Bangkok (Agencia Fides) – El Año Paulino estará inseparablemente conectado con la voz universal que llega desde la Cátedra de Pedro: con este espíritu la Iglesia de Tailandia se prepara para vivir el Año Paulino, subrayando la comunión con el Santo Padre y con la Iglesia Universal. Es lo que ha recogido la Agencia Fides de la Iglesia local, como se deduce del programa publicado por la Conferencia Episcopal de Tailandia, que prevé iniciativas a nivel nacional y diocesano, dedicadas sobretodo a reflexionar sobre el sentido de la palabra de Dios y sobre la importancia en la vida de cada cristiano. En particular, serán leídas, estudiadas y comentadas las Cartas de San Pablo, dado particular atención al magisterio y a las catequesis que Benedicto XVI ha brindado a sus fieles en sus tres años de pontificado.
La apertura del Año Paulino en Tailandia se realizó el 29 de junio pasado en la Catedral de la Asunción en Bangkok, en una celebración presidida por Su Eminencia el Card. Michael Michai Kitbunchu, Arzobispo de Bangkok, con la presencia del Nuncio Apostólico Mons. Salvatore Pennacchio, de otros Obispos tailandeses, de numerosos sacerdotes, religiosos y fieles. En la celebración se recordó y se rezó expresamente por el 3° aniversario del Pontificado de Benedicto XVI.
Reflexionando sobre el mensaje del Santo Padre sobre la vida y las obras de San Pablo, el Card. Michai Kitbunchu exhortó a los presentes a imitar el ejemplo del Apóstol de Gentes y a poder decir en la propia vida, con convicción: “He competido en la noble competición, he llegado a la meta en la carrera, he conservado la fe. Y desde ahora me aguarda la corona de la justicia que aquel Día me entregará el Señor” (2 Tim 4,7-8)

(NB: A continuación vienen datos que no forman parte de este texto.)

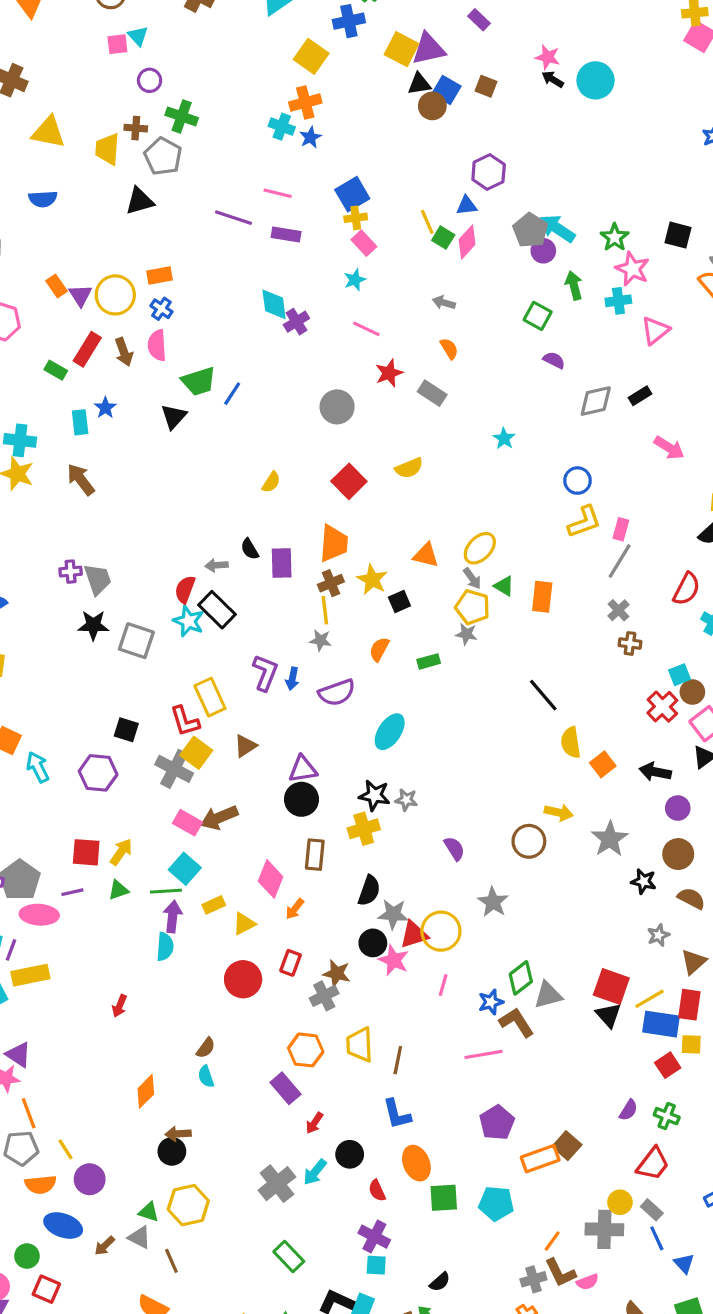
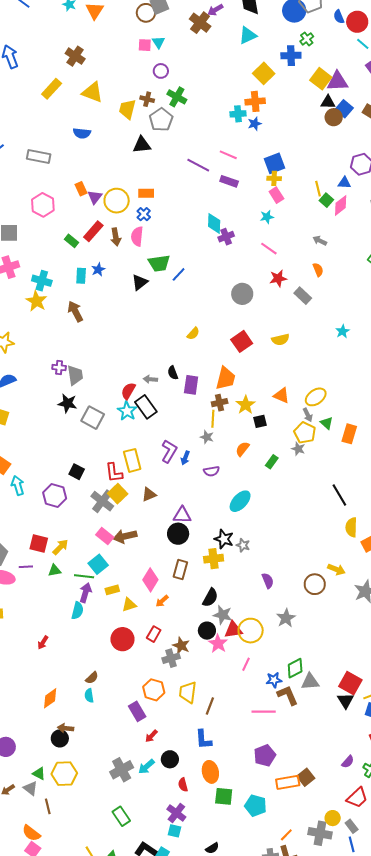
cyan cross: (282, 127) -> (238, 114), turned -35
green rectangle: (429, 661) -> (272, 462), turned -48
purple semicircle: (337, 693) -> (211, 471), size x0.7

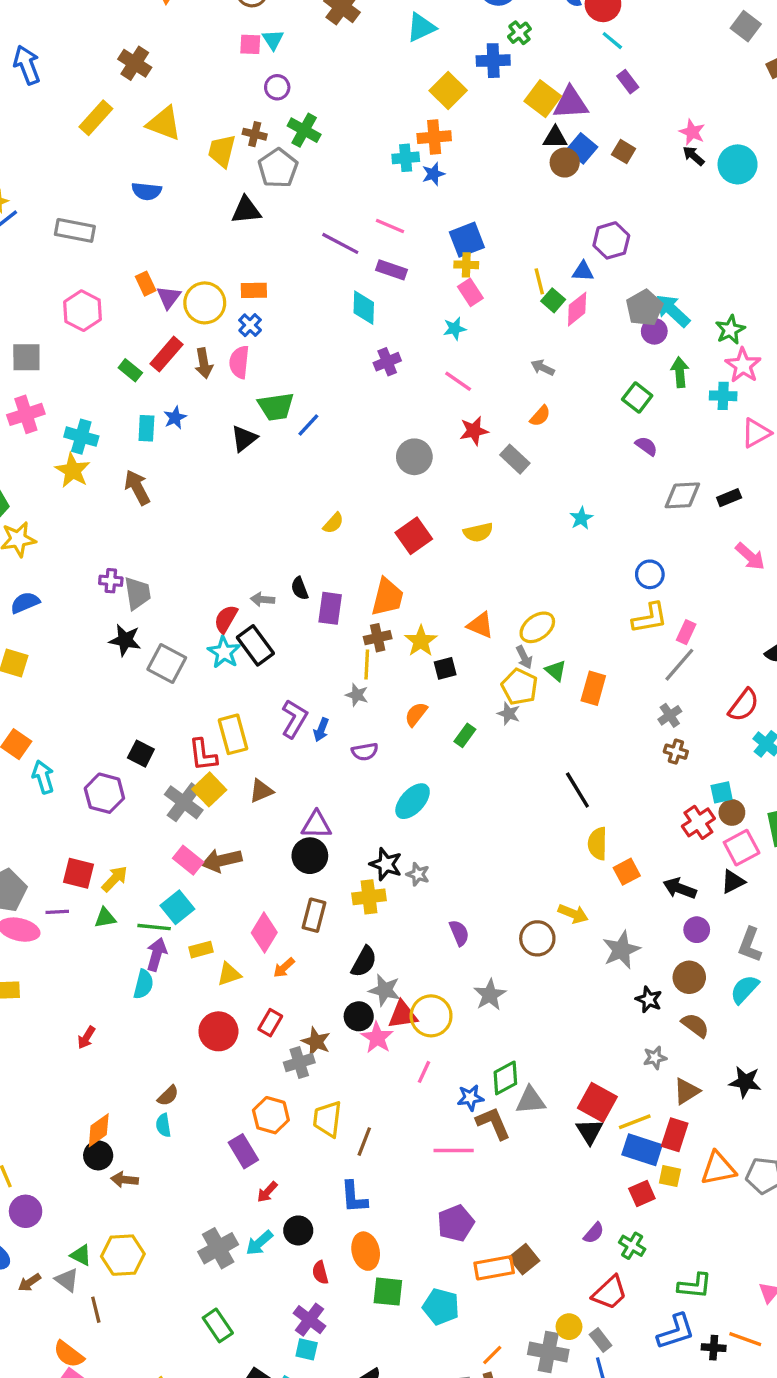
cyan diamond: (214, 223) -> (364, 308), moved
orange semicircle: (318, 270) -> (540, 416), turned 64
black circle: (60, 738) -> (98, 1155), moved

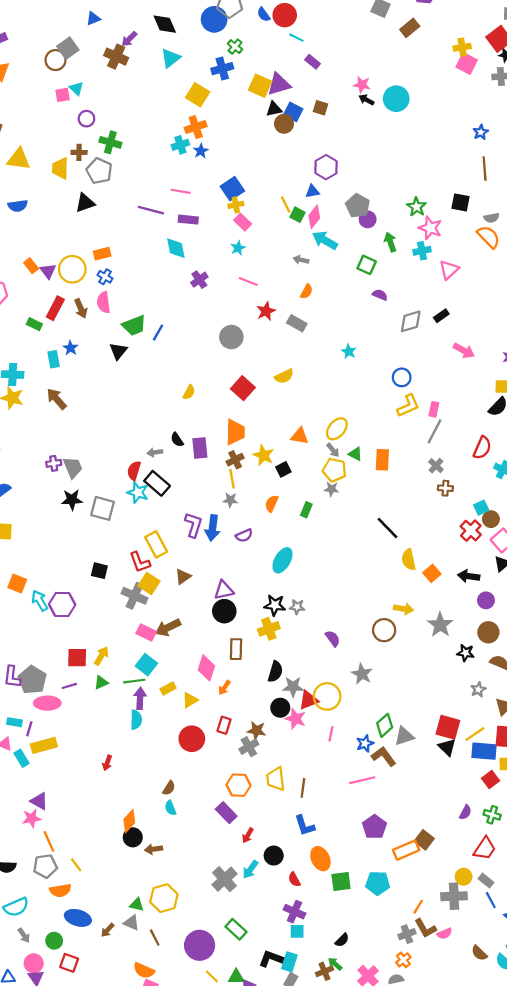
cyan arrow: (673, 311) -> (325, 240), moved
blue arrow: (321, 730) -> (212, 528), size x1.6
purple hexagon: (104, 793) -> (62, 605), moved
purple circle: (26, 1211) -> (200, 945), moved, size x1.4

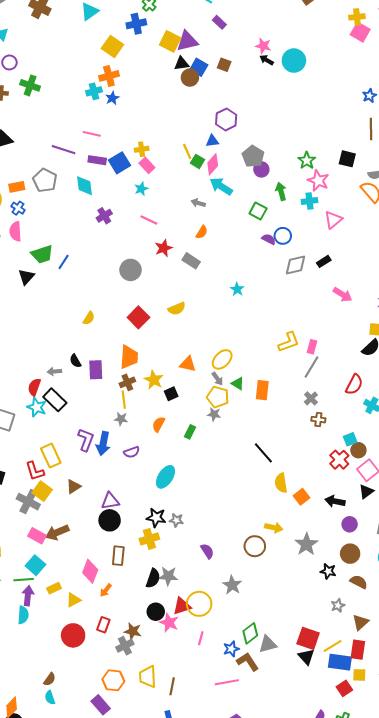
gray pentagon: (99, 171) -> (45, 180), moved
blue square: (232, 189) -> (120, 163), moved
blue circle: (402, 377) -> (283, 236), moved
gray star: (293, 687) -> (168, 576), moved

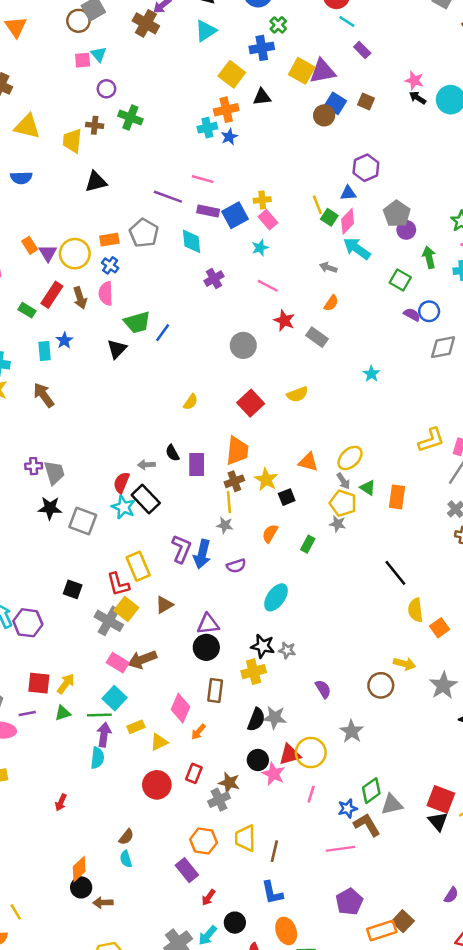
black triangle: (182, 64) -> (262, 97), moved
red star: (164, 248) -> (284, 321), turned -30

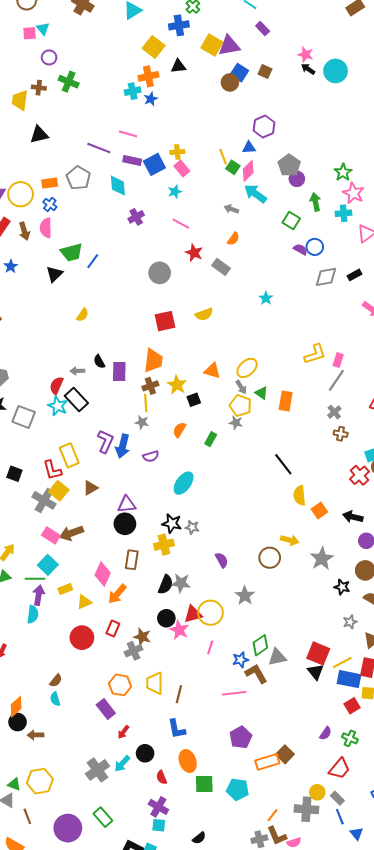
yellow semicircle: (191, 402) -> (83, 315), moved
red square: (251, 403) -> (165, 321), turned 30
orange arrow: (198, 732) -> (117, 594), size x1.5

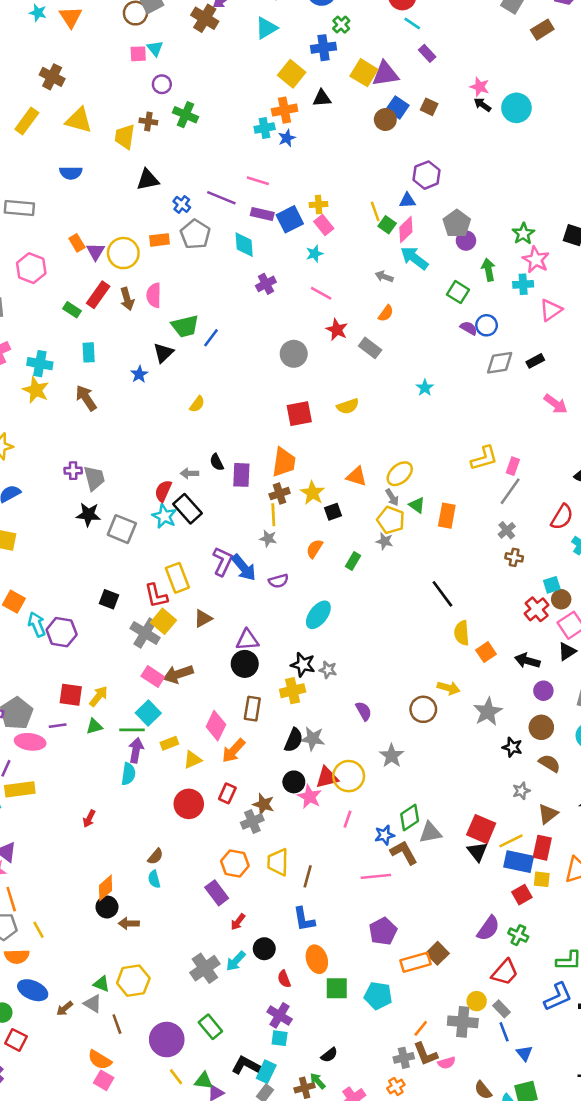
blue cross: (50, 204) -> (182, 204), moved
blue star: (11, 266) -> (139, 374), moved
blue arrow: (123, 446) -> (244, 568), turned -55
purple semicircle: (326, 733) -> (488, 928), size x1.5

Los Obispos tailandeses publicaron un mensaje que pone en evidencia la profunda unión entre las celebraciones previstas para el Año Paulino y la Encíclica Lumen Gentium, entre los documentos fundamentales del Concilio Vaticano II. El mensaje recuerda la tarea misionera de cada fiel, llamado a dar testimonio del Evangelio en la vida cotidiana, en cada ambiente y en toda circunstancia.
En su intervención, Mons. Pennacchio agradeció a la Iglesia tailandesa por su presencia vibrante y por la devoción al Santo Padre, pidiendo a todos los fieles continuar rezando para que el Señor conceda a Benedicto XVI la Divina Gracia en su misión de proclamar al mundo la Buena Nueva.
Al final de la celebración el Card. Michai Kitbunchu presentó el emblema del Año Paulino, que caracterizará todas las iniciativas promovidas por la Conferencia Episcopal, en diócesis, parroquias, asociaciones, movimientos y congregaciones religiosas.